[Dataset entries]

=== Section Start ===

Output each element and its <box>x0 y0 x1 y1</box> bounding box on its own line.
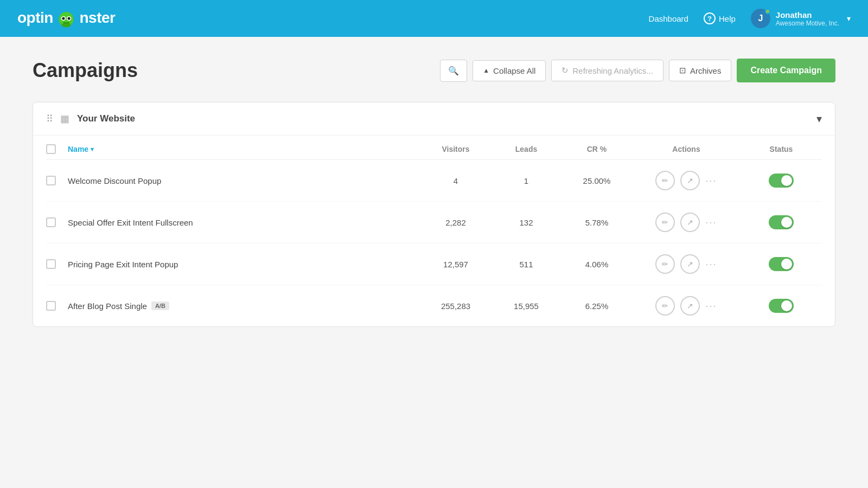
status-toggle-3[interactable] <box>769 257 794 271</box>
row-name-1: Welcome Discount Popup <box>68 176 420 185</box>
edit-button-3[interactable]: ✏ <box>655 254 675 274</box>
create-campaign-button[interactable]: Create Campaign <box>737 59 835 82</box>
status-toggle-1[interactable] <box>769 174 794 188</box>
row-actions-1: ✏ ↗ ··· <box>632 171 741 190</box>
edit-button-2[interactable]: ✏ <box>655 213 675 232</box>
user-name: Jonathan <box>776 10 839 20</box>
row-actions-3: ✏ ↗ ··· <box>632 254 741 274</box>
row-status-2 <box>741 215 822 229</box>
help-icon: ? <box>704 12 716 24</box>
logo[interactable]: optin nster <box>17 9 115 28</box>
collapse-icon: ▲ <box>483 67 489 74</box>
row-status-1 <box>741 174 822 188</box>
row-actions-4: ✏ ↗ ··· <box>632 296 741 316</box>
main-header: optin nster Dashboard ? Help J <box>0 0 868 37</box>
row-name-2: Special Offer Exit Intent Fullscreen <box>68 218 420 227</box>
row-leads-2: 132 <box>491 218 561 227</box>
trend-icon: ↗ <box>687 260 693 268</box>
website-name: Your Website <box>77 113 135 124</box>
page-header: Campaigns 🔍 ▲ Collapse All ↻ Refreshing … <box>33 59 835 82</box>
dashboard-link[interactable]: Dashboard <box>649 14 688 23</box>
row-leads-3: 511 <box>491 260 561 269</box>
status-toggle-2[interactable] <box>769 215 794 229</box>
row-status-3 <box>741 257 822 271</box>
row-cr-1: 25.00% <box>561 176 632 185</box>
user-info: Jonathan Awesome Motive, Inc. <box>776 10 839 27</box>
row-actions-2: ✏ ↗ ··· <box>632 213 741 232</box>
refresh-icon: ↻ <box>561 66 569 75</box>
avatar: J <box>751 9 770 28</box>
user-section[interactable]: J Jonathan Awesome Motive, Inc. ▾ <box>751 9 851 28</box>
trend-icon: ↗ <box>687 301 693 310</box>
top-nav: Dashboard ? Help J Jonathan Awesome Moti… <box>649 9 851 28</box>
col-leads: Leads <box>491 145 561 153</box>
col-status: Status <box>741 145 822 153</box>
select-all-checkbox[interactable] <box>46 144 56 154</box>
search-icon: 🔍 <box>448 66 459 75</box>
stats-button-1[interactable]: ↗ <box>680 171 700 190</box>
chevron-down-icon: ▾ <box>847 14 851 23</box>
row-checkbox-2[interactable] <box>46 217 56 227</box>
row-visitors-4: 255,283 <box>420 301 491 311</box>
campaigns-table: Name ▾ Visitors Leads CR % Actions Statu… <box>33 136 835 326</box>
svg-point-5 <box>68 17 71 20</box>
stats-button-3[interactable]: ↗ <box>680 254 700 274</box>
row-cr-3: 4.06% <box>561 260 632 269</box>
more-button-1[interactable]: ··· <box>705 175 717 187</box>
campaign-card: ⠿ ▦ Your Website ▾ Name ▾ Visitors Leads… <box>33 102 835 327</box>
svg-point-4 <box>62 17 65 20</box>
search-button[interactable]: 🔍 <box>440 60 467 82</box>
row-status-4 <box>741 299 822 313</box>
table-header: Name ▾ Visitors Leads CR % Actions Statu… <box>46 136 822 160</box>
expand-icon[interactable]: ▾ <box>816 112 822 125</box>
row-visitors-3: 12,597 <box>420 260 491 269</box>
table-row: After Blog Post Single A/B 255,283 15,95… <box>46 285 822 326</box>
refreshing-analytics-button[interactable]: ↻ Refreshing Analytics... <box>551 60 663 81</box>
col-name[interactable]: Name ▾ <box>68 145 420 153</box>
row-visitors-2: 2,282 <box>420 218 491 227</box>
edit-button-1[interactable]: ✏ <box>655 171 675 190</box>
row-leads-4: 15,955 <box>491 301 561 311</box>
stats-button-4[interactable]: ↗ <box>680 296 700 316</box>
help-label[interactable]: Help <box>719 14 736 23</box>
card-header-left: ⠿ ▦ Your Website <box>46 113 135 125</box>
svg-rect-7 <box>69 13 71 17</box>
more-button-2[interactable]: ··· <box>705 217 717 228</box>
more-button-4[interactable]: ··· <box>705 300 717 312</box>
sort-icon: ▾ <box>91 146 94 153</box>
edit-button-4[interactable]: ✏ <box>655 296 675 316</box>
campaign-card-header: ⠿ ▦ Your Website ▾ <box>33 102 835 136</box>
grid-icon: ⠿ <box>46 113 53 125</box>
row-leads-1: 1 <box>491 176 561 185</box>
online-indicator <box>765 9 770 14</box>
archive-icon: ⊡ <box>679 66 686 75</box>
stats-button-2[interactable]: ↗ <box>680 213 700 232</box>
more-button-3[interactable]: ··· <box>705 259 717 270</box>
row-name-3: Pricing Page Exit Intent Popup <box>68 260 420 269</box>
calendar-icon: ▦ <box>60 113 69 125</box>
user-company: Awesome Motive, Inc. <box>776 20 839 27</box>
monster-icon <box>57 9 75 28</box>
logo-text: optin nster <box>17 9 115 28</box>
row-cr-4: 6.25% <box>561 301 632 311</box>
page-title: Campaigns <box>33 59 138 82</box>
row-visitors-1: 4 <box>420 176 491 185</box>
col-actions: Actions <box>632 145 741 153</box>
help-section: ? Help <box>704 12 736 24</box>
trend-icon: ↗ <box>687 176 693 185</box>
collapse-all-button[interactable]: ▲ Collapse All <box>473 60 546 81</box>
col-visitors: Visitors <box>420 145 491 153</box>
row-checkbox-3[interactable] <box>46 259 56 269</box>
page-actions: 🔍 ▲ Collapse All ↻ Refreshing Analytics.… <box>440 59 835 82</box>
main-content: Campaigns 🔍 ▲ Collapse All ↻ Refreshing … <box>0 37 868 488</box>
status-toggle-4[interactable] <box>769 299 794 313</box>
table-row: Special Offer Exit Intent Fullscreen 2,2… <box>46 202 822 243</box>
edit-icon: ✏ <box>662 176 668 185</box>
table-row: Pricing Page Exit Intent Popup 12,597 51… <box>46 243 822 285</box>
edit-icon: ✏ <box>662 218 668 227</box>
edit-icon: ✏ <box>662 260 668 268</box>
row-checkbox-1[interactable] <box>46 176 56 185</box>
row-checkbox-4[interactable] <box>46 301 56 311</box>
archives-button[interactable]: ⊡ Archives <box>669 60 732 81</box>
row-cr-2: 5.78% <box>561 218 632 227</box>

=== Section End ===

• [Exercise] Each line above must be set down exactly, though no picture should be carried over.

• [Result of the task]
Output each element and its <box>x0 y0 x1 y1</box> bounding box on its own line.
status-toggle-3[interactable] <box>769 257 794 271</box>
row-name-1: Welcome Discount Popup <box>68 176 420 185</box>
edit-button-3[interactable]: ✏ <box>655 254 675 274</box>
create-campaign-button[interactable]: Create Campaign <box>737 59 835 82</box>
status-toggle-1[interactable] <box>769 174 794 188</box>
row-actions-1: ✏ ↗ ··· <box>632 171 741 190</box>
edit-button-2[interactable]: ✏ <box>655 213 675 232</box>
user-name: Jonathan <box>776 10 839 20</box>
row-actions-3: ✏ ↗ ··· <box>632 254 741 274</box>
row-status-2 <box>741 215 822 229</box>
help-icon: ? <box>704 12 716 24</box>
logo[interactable]: optin nster <box>17 9 115 28</box>
collapse-icon: ▲ <box>483 67 489 74</box>
row-status-1 <box>741 174 822 188</box>
row-actions-4: ✏ ↗ ··· <box>632 296 741 316</box>
main-header: optin nster Dashboard ? Help J <box>0 0 868 37</box>
row-name-2: Special Offer Exit Intent Fullscreen <box>68 218 420 227</box>
row-leads-2: 132 <box>491 218 561 227</box>
trend-icon: ↗ <box>687 260 693 268</box>
website-name: Your Website <box>77 113 135 124</box>
page-header: Campaigns 🔍 ▲ Collapse All ↻ Refreshing … <box>33 59 835 82</box>
dashboard-link[interactable]: Dashboard <box>649 14 688 23</box>
row-leads-3: 511 <box>491 260 561 269</box>
status-toggle-2[interactable] <box>769 215 794 229</box>
row-status-3 <box>741 257 822 271</box>
row-cr-1: 25.00% <box>561 176 632 185</box>
user-info: Jonathan Awesome Motive, Inc. <box>776 10 839 27</box>
row-actions-2: ✏ ↗ ··· <box>632 213 741 232</box>
refresh-icon: ↻ <box>561 66 569 75</box>
avatar: J <box>751 9 770 28</box>
user-section[interactable]: J Jonathan Awesome Motive, Inc. ▾ <box>751 9 851 28</box>
trend-icon: ↗ <box>687 301 693 310</box>
top-nav: Dashboard ? Help J Jonathan Awesome Moti… <box>649 9 851 28</box>
col-leads: Leads <box>491 145 561 153</box>
col-status: Status <box>741 145 822 153</box>
select-all-checkbox[interactable] <box>46 144 56 154</box>
search-icon: 🔍 <box>448 66 459 75</box>
stats-button-1[interactable]: ↗ <box>680 171 700 190</box>
chevron-down-icon: ▾ <box>847 14 851 23</box>
row-checkbox-2[interactable] <box>46 217 56 227</box>
row-visitors-4: 255,283 <box>420 301 491 311</box>
campaigns-table: Name ▾ Visitors Leads CR % Actions Statu… <box>33 136 835 326</box>
svg-point-5 <box>68 17 71 20</box>
stats-button-3[interactable]: ↗ <box>680 254 700 274</box>
row-cr-3: 4.06% <box>561 260 632 269</box>
more-button-1[interactable]: ··· <box>705 175 717 187</box>
campaign-card: ⠿ ▦ Your Website ▾ Name ▾ Visitors Leads… <box>33 102 835 327</box>
svg-point-4 <box>62 17 65 20</box>
search-button[interactable]: 🔍 <box>440 60 467 82</box>
row-status-4 <box>741 299 822 313</box>
table-header: Name ▾ Visitors Leads CR % Actions Statu… <box>46 136 822 160</box>
expand-icon[interactable]: ▾ <box>816 112 822 125</box>
row-visitors-3: 12,597 <box>420 260 491 269</box>
table-row: After Blog Post Single A/B 255,283 15,95… <box>46 285 822 326</box>
refreshing-analytics-button[interactable]: ↻ Refreshing Analytics... <box>551 60 663 81</box>
col-name[interactable]: Name ▾ <box>68 145 420 153</box>
row-visitors-2: 2,282 <box>420 218 491 227</box>
edit-button-1[interactable]: ✏ <box>655 171 675 190</box>
row-leads-4: 15,955 <box>491 301 561 311</box>
stats-button-4[interactable]: ↗ <box>680 296 700 316</box>
help-label[interactable]: Help <box>719 14 736 23</box>
card-header-left: ⠿ ▦ Your Website <box>46 113 135 125</box>
svg-rect-7 <box>69 13 71 17</box>
more-button-2[interactable]: ··· <box>705 217 717 228</box>
more-button-4[interactable]: ··· <box>705 300 717 312</box>
sort-icon: ▾ <box>91 146 94 153</box>
edit-button-4[interactable]: ✏ <box>655 296 675 316</box>
campaign-card-header: ⠿ ▦ Your Website ▾ <box>33 102 835 136</box>
grid-icon: ⠿ <box>46 113 53 125</box>
row-leads-1: 1 <box>491 176 561 185</box>
online-indicator <box>765 9 770 14</box>
archive-icon: ⊡ <box>679 66 686 75</box>
stats-button-2[interactable]: ↗ <box>680 213 700 232</box>
more-button-3[interactable]: ··· <box>705 259 717 270</box>
row-name-3: Pricing Page Exit Intent Popup <box>68 260 420 269</box>
calendar-icon: ▦ <box>60 113 69 125</box>
user-company: Awesome Motive, Inc. <box>776 20 839 27</box>
monster-icon <box>57 9 75 28</box>
logo-text: optin nster <box>17 9 115 28</box>
row-cr-4: 6.25% <box>561 301 632 311</box>
page-title: Campaigns <box>33 59 138 82</box>
row-visitors-1: 4 <box>420 176 491 185</box>
col-actions: Actions <box>632 145 741 153</box>
help-section: ? Help <box>704 12 736 24</box>
trend-icon: ↗ <box>687 176 693 185</box>
collapse-all-button[interactable]: ▲ Collapse All <box>473 60 546 81</box>
col-visitors: Visitors <box>420 145 491 153</box>
row-checkbox-3[interactable] <box>46 259 56 269</box>
page-actions: 🔍 ▲ Collapse All ↻ Refreshing Analytics.… <box>440 59 835 82</box>
main-content: Campaigns 🔍 ▲ Collapse All ↻ Refreshing … <box>0 37 868 488</box>
status-toggle-4[interactable] <box>769 299 794 313</box>
table-row: Special Offer Exit Intent Fullscreen 2,2… <box>46 202 822 243</box>
edit-icon: ✏ <box>662 176 668 185</box>
table-row: Pricing Page Exit Intent Popup 12,597 51… <box>46 243 822 285</box>
edit-icon: ✏ <box>662 218 668 227</box>
edit-icon: ✏ <box>662 260 668 268</box>
row-checkbox-1[interactable] <box>46 176 56 185</box>
row-checkbox-4[interactable] <box>46 301 56 311</box>
archives-button[interactable]: ⊡ Archives <box>669 60 732 81</box>
row-cr-2: 5.78% <box>561 218 632 227</box>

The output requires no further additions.